2. Ai concorsi banditi dopo l'entrata in vigore del regolamento sono ammessi a partecipare i candidati, anche se in possesso dei diplomi di laurea in giurisprudenza, in scienze politiche, in scienze dell'amministrazione, in economia e commercio, in economia politica, in economia delle amministrazioni pubbliche e delle istituzioni internazionali, in sociologia o in storia, rilasciati secondo l'ordinamento didattico vigente prima del suo adeguamento, previsto dall'articolo 17, comma 95 della legge 15 maggio 1997, n. 127. La disposizione si applica nei dieci anni successivi alla scadenza del termine fissato dall'articolo 1, comma 3, del decreto ministeriale di cui al precedente comma 1, lettera d), entro il quale gli atenei dovranno definire gli ordinamenti didattici dei corsi di studio.

Note all'art. 2, comma 1:
- Il testo dell'art. 3, comma 6, della legge 15 maggio 1997, n. 127 "Misure urgenti per lo snellimento dell'attivita' amministrativa e dei procedimenti di decisione e di controllo" e' il seguente:
"6. La partecipazione ai concorsi indetti da pubbliche amministrazioni non e' soggetta a limiti di eta', salvo deroghe dettate da regolamenti delle singole amministrazioni connesse alla natura del servizio o ad oggettive necessita' dell'amministrazione.".
- Il decreto del Ministro dell'interno del 29 luglio 1999, n. 35 reca: "Regolamento recante norme sui limiti di eta' per la partecipazione ai concorsi pubblici di accesso ai ruoli del personale della carriera prefettizia".
"Art. 1 (Limite superiore di eta' per la partecipazione al concorso) - 1. Per l'ammissione al concorso per la carriera prefettizia e' richiesta una eta' non superiore a trentacinque anni.
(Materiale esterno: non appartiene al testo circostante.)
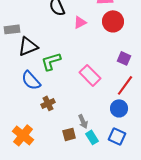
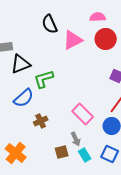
pink triangle: (80, 22) -> (73, 40), size x1.5
pink rectangle: (90, 75) -> (83, 114), moved
blue semicircle: (31, 80) -> (24, 98), turned -90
Art. 2 (Elevazione del limite superiore di eta' per la partecipazione al concorso) - 1. Il limite di eta' di trentacinque anni e' elevato:
a) di un anno per gli aspiranti coniugati;
b) di un anno per ogni figlio vivente;
c) di cinque anni per coloro che sono compresi fra le categorie elencate nella legge 2 aprile 1968, n. 482, e successive modifiche e integrazioni, e per coloro ai quali e' esteso lo stesso beneficio;
d) di un periodo pari all'effettivo servizio prestato, comunque non superiore a tre anni, a favore dei cittadini che hanno prestato servizio militare volontario di leva e di leva prolungata, ai sensi della legge 24 dicembre 1986, n. 958.
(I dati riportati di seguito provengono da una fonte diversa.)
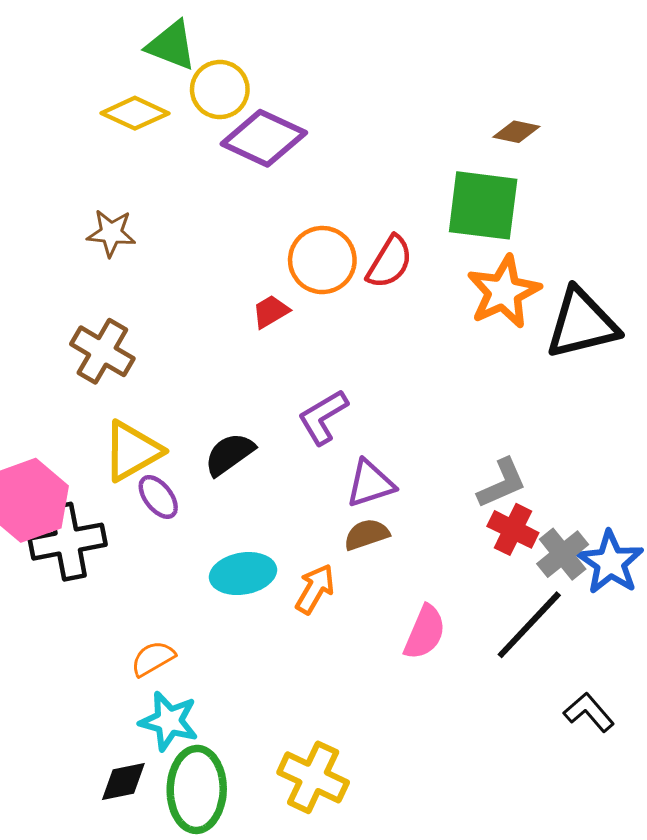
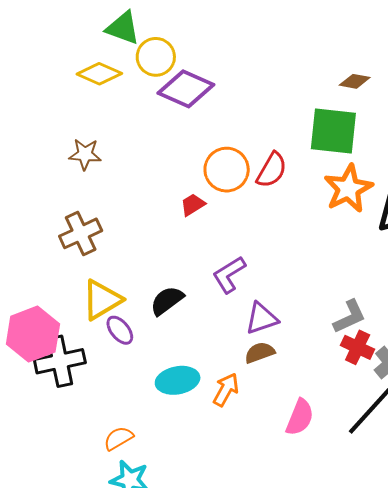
brown cross: (102, 351) -> (81, 233), turned 36

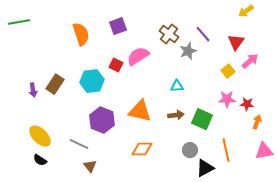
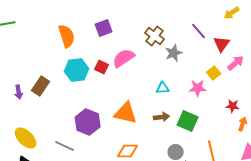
purple line: (203, 34) -> (199, 31), moved
cyan hexagon: (92, 81) -> (77, 70), moved
pink star: (227, 99) -> (198, 88), moved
2. Nelle ipotesi di cui al comma 1 il limite massimo non puo' comunque superare, anche in caso di cumulo di benefici, i quaranta anni di eta'. Lo stesso limite massimo e' applicabile ai candidati che siano dipendenti civili di ruolo della pubblica amministrazione, agli ufficiali o sottufficiali dell'Esercito, della Marina o dell'Aeronautica cessati d'autorita' o a domanda; agli ufficiali, ispettori, sovrintendenti, appuntati, carabinieri e finanzieri in servizio permanente dell'Arma dei carabinieri e del Corpo della guardia di finanza, nonche' alle corrispondenti qualifiche negli altri corpi di polizia.".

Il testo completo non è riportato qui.